### HOW TO COMPLETE THIS TASK
From the line containing "SHELF UNITS" through the last line of the records, print every line exactly and nothing more.

### DATA TO USE

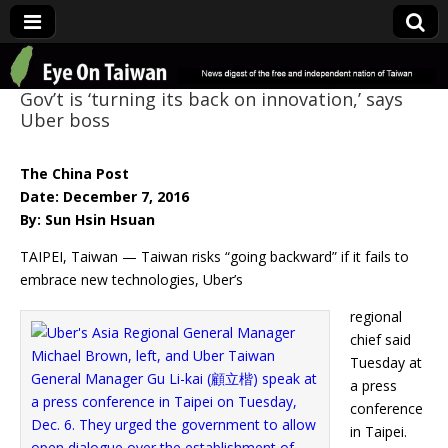
Eye On Taiwan
Gov’t is ‘turning its back on innovation,’ says
Uber boss
The China Post
Date: December 7, 2016
By: Sun Hsin Hsuan
TAIPEI, Taiwan — Taiwan risks “going backward” if it fails to
embrace new technologies, Uber’s
regional
chief said
Tuesday at
a press
conference
in Taipei.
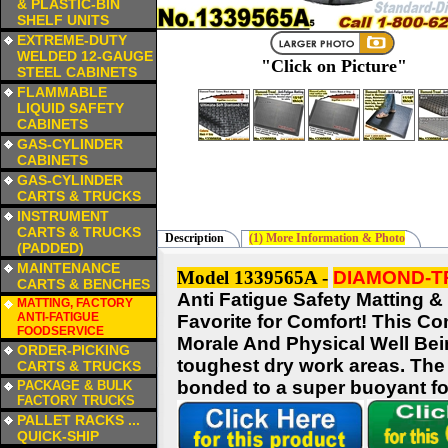
& PLASTIC-BIN
SHELF UNITS
a
EXTREME-DUTY
WELDED 12-GAUGE
"Click on Picture"
STEEL CABINETS
a
FLAMMABLE
LIQUID SAFETY
CABINETS
a
GAS-CYLINDER
CABINETS
a
GAS-CYLINDER
CARTS & TRUCKS
a
INSTRUMENT
CARTS & TRUCKS
Description
(1) More Information & Photo
(PADDED)
a
MAINTENANCE
Model 1339565A -
DIAMOND-TR
CARTS & BENCHES
Anti Fatigue Safety Matting &
a
MATTING, FACTORY
ANTI-FATIGUE
Favorite for Comfort! This C
FOODSERVICE
Morale And Physical Well Being
a
ORDER-PICKING
toughest dry work areas. The 
CARTS & TRUCKS
a
bonded to a super buoyant foa
PACKAGE & BULK
FACTORY TRUCKS
a
PALLET RACKS ...
QUICK-SHIP
a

### ANSWER FOR THE TASK
SHELF UNITS
a
EXTREME-DUTY
WELDED 12-GAUGE
"Click on Picture"
STEEL CABINETS
a
FLAMMABLE
LIQUID SAFETY
CABINETS
a
GAS-CYLINDER
CABINETS
a
GAS-CYLINDER
CARTS & TRUCKS
a
INSTRUMENT
CARTS & TRUCKS
Description
(1) More Information & Photo
(PADDED)
a
MAINTENANCE
Model 1339565A -
DIAMOND-TR
CARTS & BENCHES
Anti Fatigue Safety Matting &
a
MATTING, FACTORY
ANTI-FATIGUE
Favorite for Comfort! This C
FOODSERVICE
Morale And Physical Well Being
a
ORDER-PICKING
toughest dry work areas. The 
CARTS & TRUCKS
a
bonded to a super buoyant foa
PACKAGE & BULK
FACTORY TRUCKS
a
PALLET RACKS ...
QUICK-SHIP
a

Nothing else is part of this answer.